Il Vangelo di oggi: Mt 5,27-32

adulterioAvete inteso che fu detto: Non commettere adulterio; ma io vi dico: chiunque guarda una donna per desiderarla, ha gia commesso adulterio con lei nel suo cuore. Se il tuo occhio destro ti è occasione di scandalo, cavalo e gettalo via da te: conviene che perisca uno dei tuoi membri, piuttosto che tutto il tuo corpo venga gettato nella Geenna. E se la tua mano destra ti è occasione di scandalo, tagliala e gettala via da te: conviene che perisca uno dei tuoi membri, piuttosto che tutto il tuo corpo vada a finire nella Geenna. Fu pure detto: Chi ripudia la propria moglie, le dia l’atto di ripudio; ma io vi dico: chiunque ripudia sua moglie, eccetto il caso di concubinato, la espone all’adulterio e chiunque sposa una ripudiata, commette adulterio.
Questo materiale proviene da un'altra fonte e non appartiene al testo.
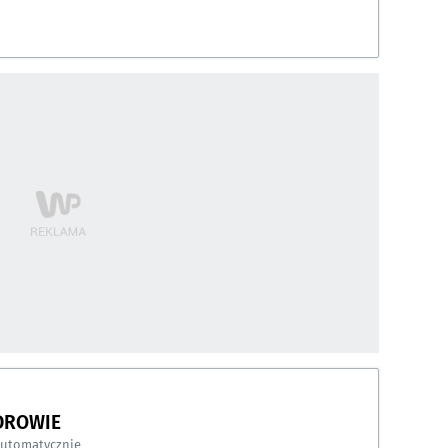
DROWIE
automatycznie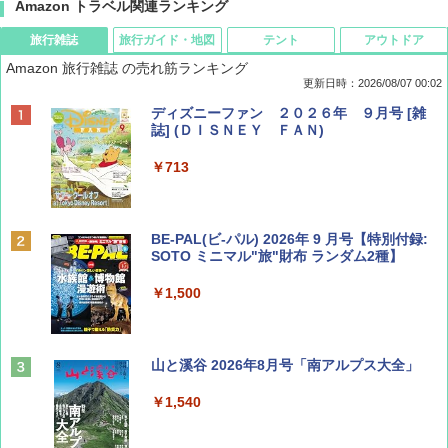
Amazon トラベル関連ランキング
旅行雑誌
旅行ガイド・地図
テント
アウトドア
Amazon 旅行雑誌 の売れ筋ランキング
更新日時：2026/08/07 00:02
ディズニーファン ２０２６年 ９月号 [雑
誌] (ＤＩＳＮＥＹ ＦＡＮ)
￥713
BE-PAL(ビ-パル) 2026年 9 月号【特別付録:
SOTO ミニマル"旅"財布 ランダム2種】
￥1,500
山と溪谷 2026年8月号「南アルプス大全」
￥1,540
Commento al Vangelo del giorno:

Non porre limiti alla misericordia di Dio poiché essa è infinita. Beato te se non ti scandalizzerai della debolezza di Dio! Non c’è nulla che tanto lo offenda quanto il disperare della sua misericordia, pur nella tribolazione. Il Signore è paziente e ha grande misericordia per quanti si rifugiano in lui in ogni circostanza della vita e si rivolgono fiduciosi a lui nella preghiera e nell’adorazione silenziosa.

Nel brano proclamato oggi, Gesù porta a compimento il sesto comandamento della Legge. Esso riguarda l’unità familiare, che può essere minata dall’adulterio. Questo, però, non si riduce alla sola azione peccaminosa; inizia come recita anche il nono comandamento nello stesso desiderio. Gesù va ancora più in profondità: ti rivela che tu sei già traditore del coniuge, sei un adultero quando il tuo cuore non è più tutto e solo di tuo marito o di tua moglie, ma di un altro, oggetto, forse, soltanto dei tuoi sogni.
«Ma io vi dico……. questo modo di parlare del Signore indica che Egli introduce una novità notevole nel modo di comprendere la legge di Dio. L’essenziale, secondo Gesù, è nell’intenzione profonda trasmessa attraverso quelle leggi. L’uomo non può convincersi di avere un rapporto di comunione con Dio solo perché mette in pratica dei precetti. Essi sono come la strada che si deve percorrere per giungere a Lui. E la strada per vivere un amore vero ed autentico, delle relazioni che vanno oltre la superficie, inizia da uno sguardo. “Ma io vi dico: chiunque guarda una donna per desiderarla, ha già commesso adulterio con lei nel suo cuore”. Lo sguardo di cui parla Gesù non è un semplice guardare ma un torbido desiderio che trama e attende il momento opportuno per cogliere il frutto acerbo della passione. Sono quei pensieri pesanti che lo sguardo, offuscato da un cuore malato, costantemente alimenta fino a diventare “volontà” di compiere il male, di portare a compimento ciò che viene cullato in morbose fantasie, in desideri che sono l’anticamera di atti e di azioni profondamente “impure”. Lo sguardo è lo specchio dell’anima: ecco perché chi guarda per desiderare ha già messo in atto un agire che tradisce l’amore vero ed autentico, un’intenzione perversa ed adulterina.